Ok i have a 2004 Nissan Altima 2.5s and the dang car won't stop overheating. Everything is Nissan Original parts and so far I have replaced:

Thermostat
Valve Assyway
Waterpump (WHOLE PIECE)
Radiator cap
spark plugs
Oil Job
Radiator Flush

I took it to the Dealership and they told me it was the Cooling Fans. So i ws like ok, go for it change em.

DUDE my car is still overheating?!?!?!?! Can anyone please help me. So far i've put 600 bucks to fix this and I still dont have a resolution to my problem. 

Steve Carulo
[email protected]


----------



## KraZThug (Dec 27, 2005)

scarulo said:


> Ok i have a 2004 Nissan Altima 2.5s and the dang car won't stop overheating. Everything is Nissan Original parts and so far I have replaced:
> 
> Thermostat
> Valve Assyway
> ...


Well pimping hate to tell you if you have replaced all of that your last resource can be a blown head gasket. Does your car smoke? If you see white smoke its because its burning the water through the head gasket. :-\
Or just check for water leaks first.


----------



## metro273 (Sep 16, 2005)

scarulo said:


> Ok i have a 2004 Nissan Altima 2.5s and the dang car won't stop overheating. Everything is Nissan Original parts and so far I have replaced:
> 
> Thermostat
> Valve Assyway
> ...


HEAD GASKET... :thumbup: We've done plenty of them at the Nissan dealership I work at.


----------



## dvdswanson (Nov 6, 2005)

is it actually overheating or is the gauge telling you that? check the sending unit before dropping big bucks.


----------



## Bror Jace (Apr 26, 2003)

Yes, chronic overheating is _usually_ a sign of head-gasket leaking. 

Some of the classic signs such as white tailpipe smoke won't show up unless the leak is very big. 

The best way to look for evidence of this is to send a sample of your used oil to a lab like this and have a UOA done (Used Oil Analysis): 

http://www.blackstone-labs.com

They'll look for signs of excessive sodium and potassium and the accelerated wear that goes along with coolant leaks.

Cost is $20-$25


----------



## gfriedman (Oct 12, 2005)

Shouldn't this be a warranty item??


----------



## rps180 (Aug 20, 2005)

Or just pull the spark plugs and check to see if there is any signs of coolant fouling on the plug. It will be white.


----------



## Bror Jace (Apr 26, 2003)

The reason I push UOAs as the best test for coolant leaks is that they will show even _slight_ coolant leaks before the more obvious signs (such as white-fouled plugs) show up.


----------



## JoJap (Jan 14, 2006)

Get an actual thermometer and check the temperature of your cooling system when your guage says it is hot. Get your wife's kitchen thermometer... you know the one she uses to make sure the candy is hot... 

Just make sure and warm up your engine with the radiator cap OFF. Don't try to remove it when the engine is warm or you'll peel off the first layer of skin on your face.

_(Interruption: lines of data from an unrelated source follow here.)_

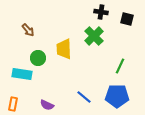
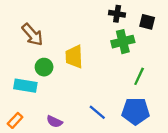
brown arrow: (28, 30) -> (32, 35), size x1.5
green cross: (94, 36) -> (123, 42), moved, turned 30
orange rectangle: (13, 104) -> (15, 120), turned 32

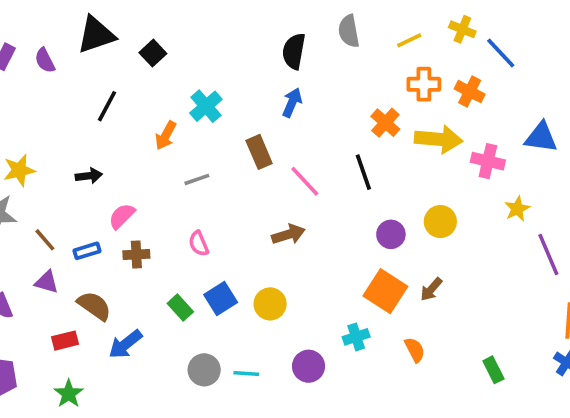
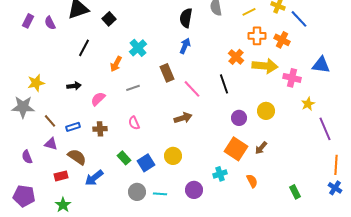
pink semicircle: (122, 216) -> (98, 99), moved
blue square: (221, 298) -> (146, 163), moved

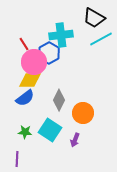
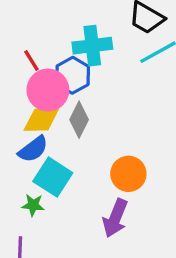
gray diamond: (59, 100) -> (79, 120), moved
cyan square: (50, 130) -> (53, 177), moved
purple arrow: (75, 140) -> (115, 218), size x1.6

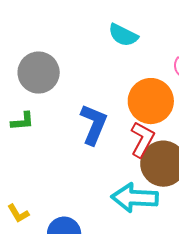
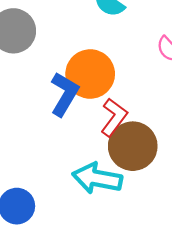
orange circle: (151, 101) -> (90, 74), moved

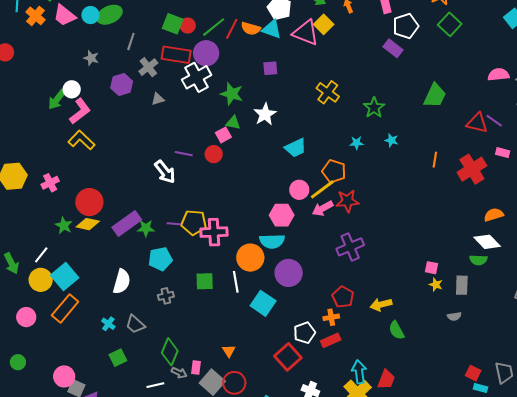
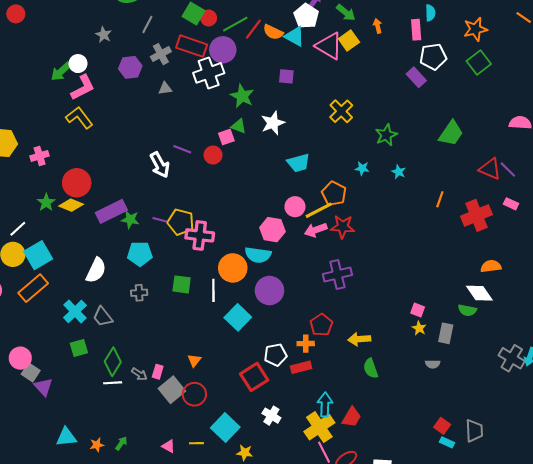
cyan cross: (108, 324) -> (75, 311), size x1.6
green diamond: (170, 352) -> (113, 362), moved

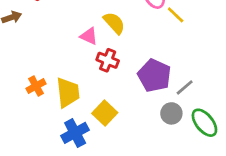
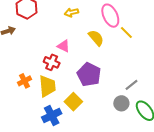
yellow semicircle: (114, 23) -> (96, 38), moved
red cross: (108, 60) -> (52, 62), moved
purple pentagon: (154, 75) -> (89, 74), moved

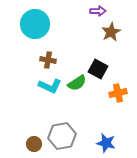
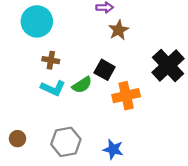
orange cross: (118, 93) -> (126, 96), size x1.4
brown circle: (34, 144) -> (17, 139), moved

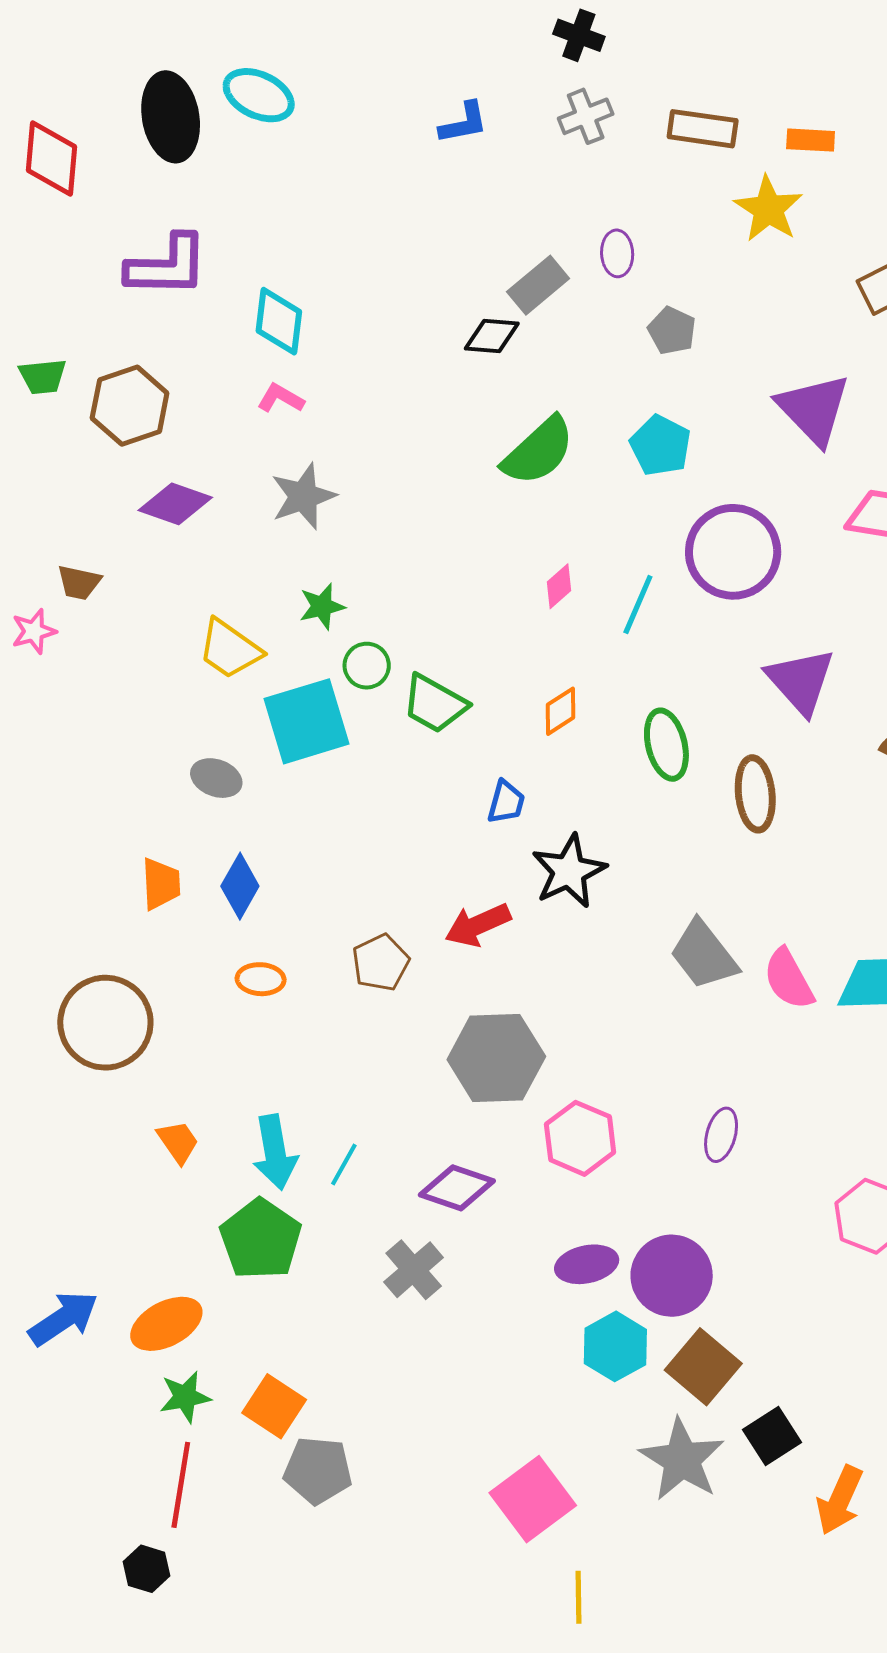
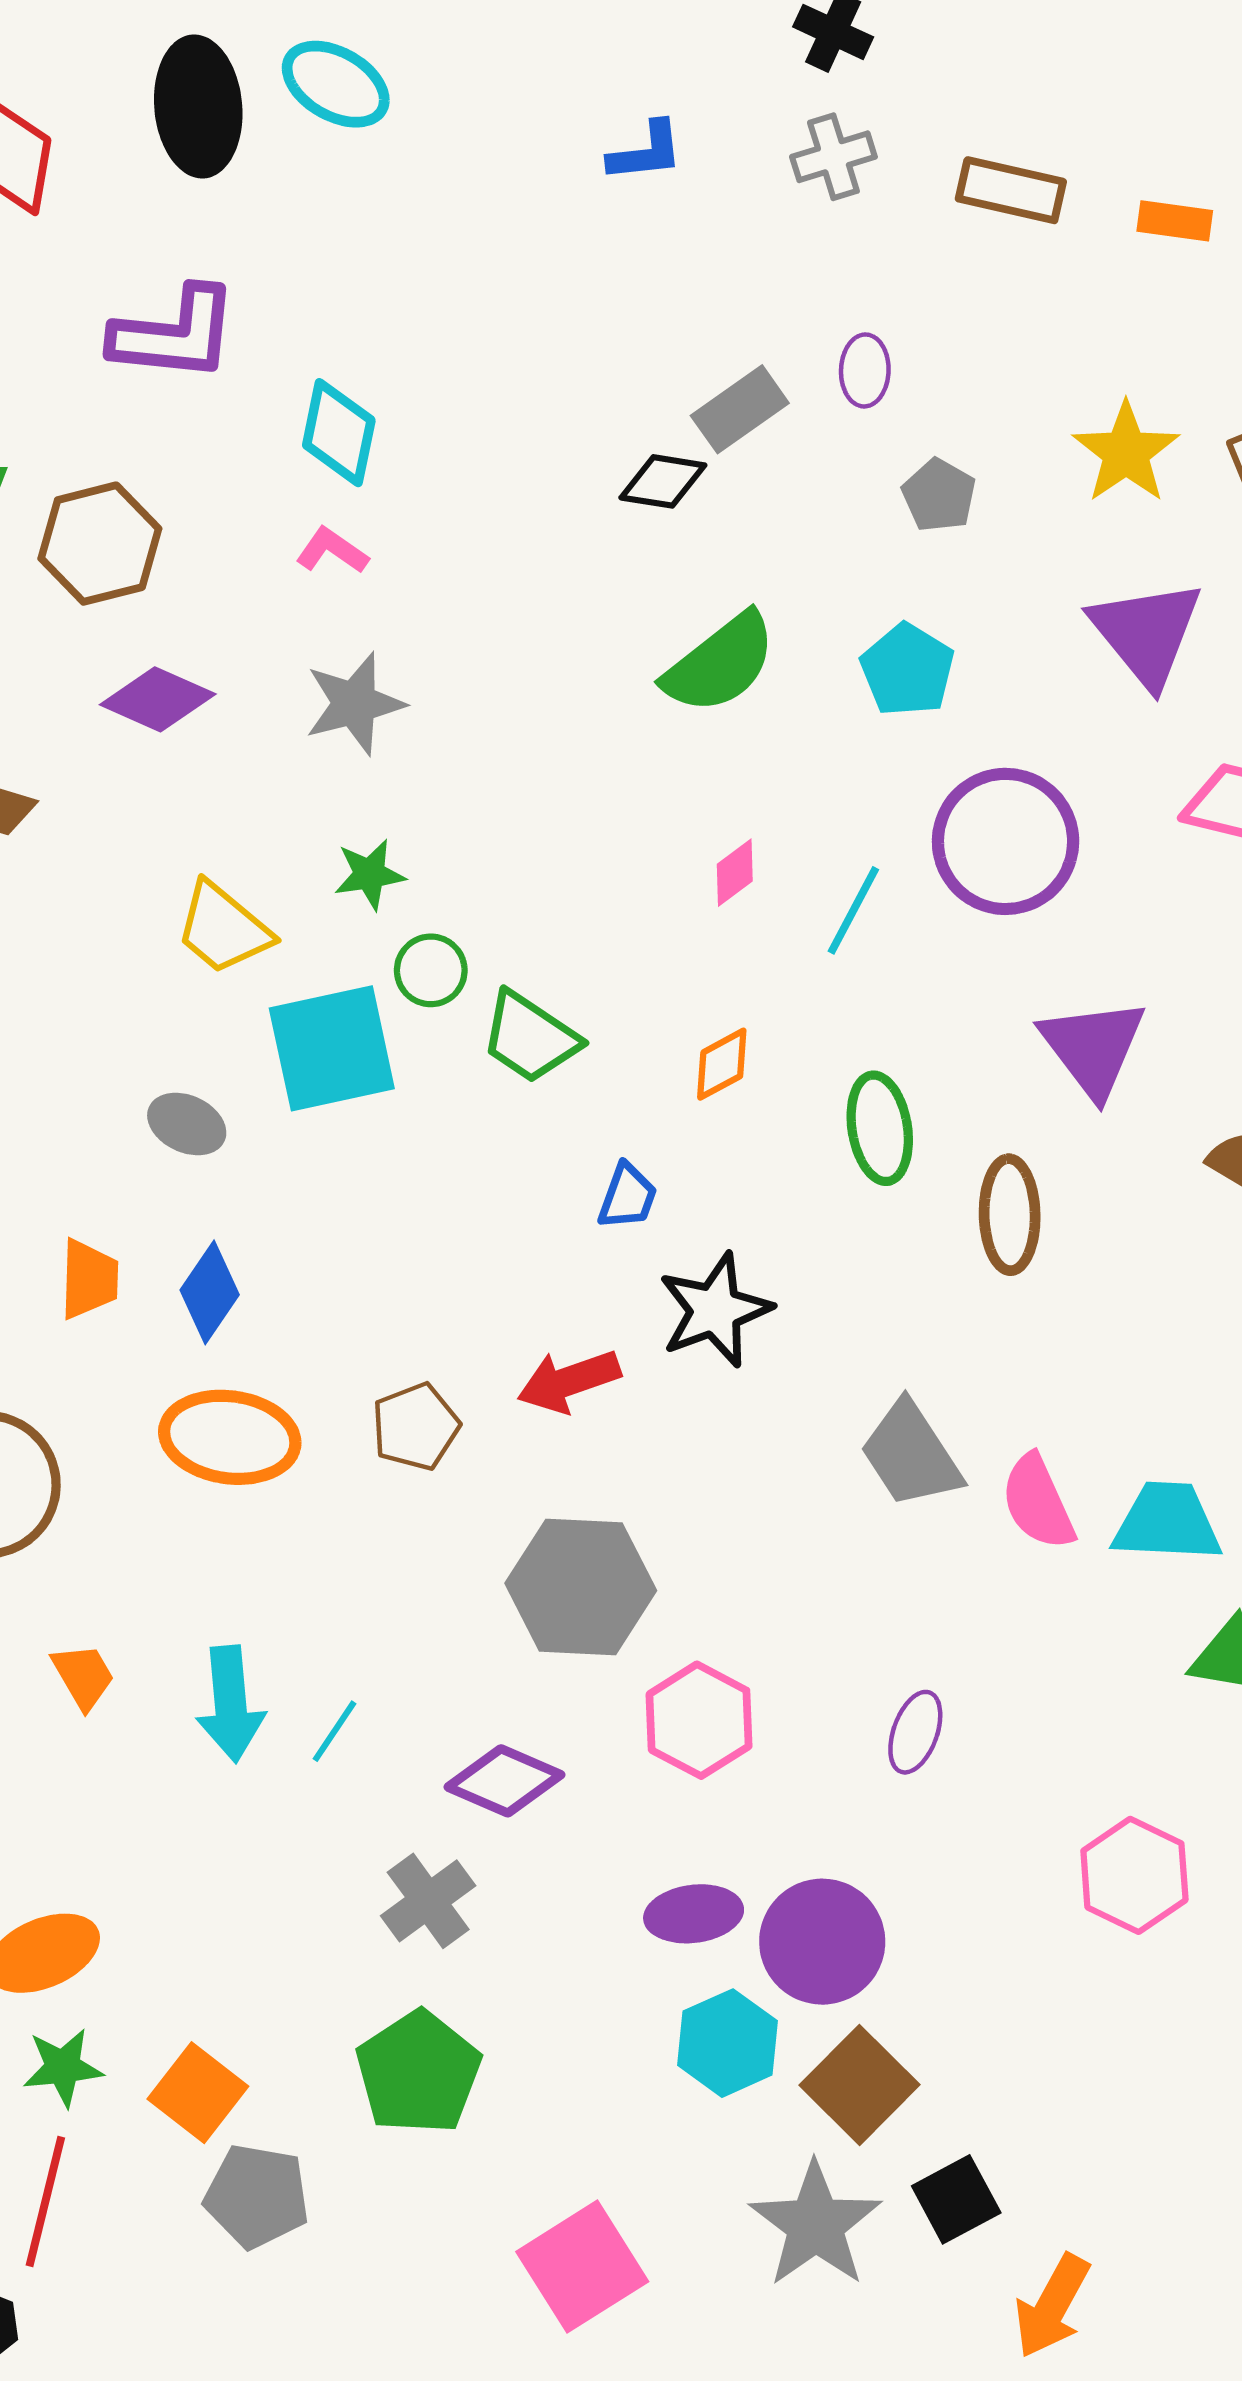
yellow star: (768, 209) -> (1126, 453), moved
orange ellipse: (261, 979) -> (230, 1437), size x1.8
green pentagon: (261, 1239) -> (418, 2073), moved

Compare the temperature on the thermometer and your gauge.


----------



## VALERIE (Jan 4, 2006)

I just have a question regarding this. If you have a blown head-gasket, could this keep your car from starting?


----------



## KraZThug (Dec 27, 2005)

VALERIE said:


> I just have a question regarding this. If you have a blown head-gasket, could this keep your car from starting?


posibly because the engine would loose cranking compression on the cylinders depending on how bad it over heated and how bad the head gasket is.See what the specs cranking compression is, and do a cranking compression test.


----------